Based on observation, interview and review of documents, the staff did not effectively identify and treat a patient at risk for skin breakdown and the nursing plan of care was not kept current with the physician's plan for medical care; in situations involving constant observation staff were inconsistent in ensuring and documenting RN and physician actions; and staff were not effectively versed / trained in and were inconsistent in following the facilities Constant Observation For Suicidal, Violent/Combative Patients And/Or Patients With Other Behavioral Issues policy. These findings were noted in three of five medical records (MRs) reviewed.

Finding #1
On September 3rd 2014, patient #1, an 84 year old (y/o) female, was admitted to the facility with report of syncope and fall sustained while at home. The patient was admitted to medicine, it was determined that she had developed an intracrainial bleed as a result of hemorrhagic stroke. At the time of admission she was described as alert and oriented, however as the days went by, a decline in her mental abilities was evident. Nursing Progress Note for 9/6/14 stated "skin is intact" also noted was "skin protocol implemented". The patient at this time was on bedrest and was noted to be "turned and positioned" every two hours. By 9/12/14, the patient's Glasgow Coma Scale score was noted at 11, down from 14 from the previous days [Glasgow Coma Scale is a neurological scale that aims to give a reliable, objective way of recording the conscious state of a person. A patient score ranges between 3 (indicating deep unconsciousness) and 15 (fully awake person)]. She was noted to be "confused", had "generalized weakness". Skin was still "intact". A "potential problem" was identified on the Braden scale (a tool used to assess a patient's risk of developing a pressure ulcer) for that day, again, "skin protocol" was implemented.

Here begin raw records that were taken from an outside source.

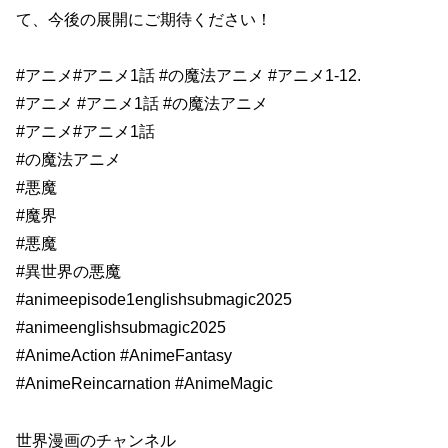
て、今後の展開にご期待ください！
#アニメ​​#アニメ1話​ #の魔法アニメ #アニメ1-12.
#アニメ​​ #アニメ1話 #の魔法アニメ
#アニメ​​#アニメ1話
​#の魔法アニメ
#悪魔
#魔界
#悪魔
#異世界の悪魔
#animeepisode1englishsubmagic2025
#animeenglishsubmagic2025
#AnimeAction #AnimeFantasy
#AnimeReincarnation #AnimeMagic
世界漫画のチャンネル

Review of the nursing plan of care for September 6th and also September 15th, the day of discharge, showed staff did not identify skin integrity as a problem area and a treatment plan was not implemented. The patient was transferred to a nursing home. Survey Team obtained and reviewed the patient's nursing home medical record and it indicated that a stage III sacral decubitus ulcer was discovered on day one of patient's stay.

At interview with Staff #1 on 1/12/15, while on Unit 5W, Staff #1 stated that the initial skin assessment is made at the time of admission and on each shift thereafter. Patients with actual skin breakdown are treated per policy. Stage II ulcers are treated with a barrier cream, Stage I with a hydrocolloid gel. Additionally, all patients are placed on pressure relief mattresses.

In the case of patient #1 however, staff failed to comply with the facility policy on the identification and treatment of pressure ulcers.

Finding #2
(A) Review of the Electronic Medical Record (EMR) revealed this 87 y/o male, patient #2, was admitted to the facility on 01/11/15 with chief complaint of productive cough for 2 weeks, shortness of breath and difficulty breathing when lying flat. He was admitted to Medicine for Telemetry Monitoring.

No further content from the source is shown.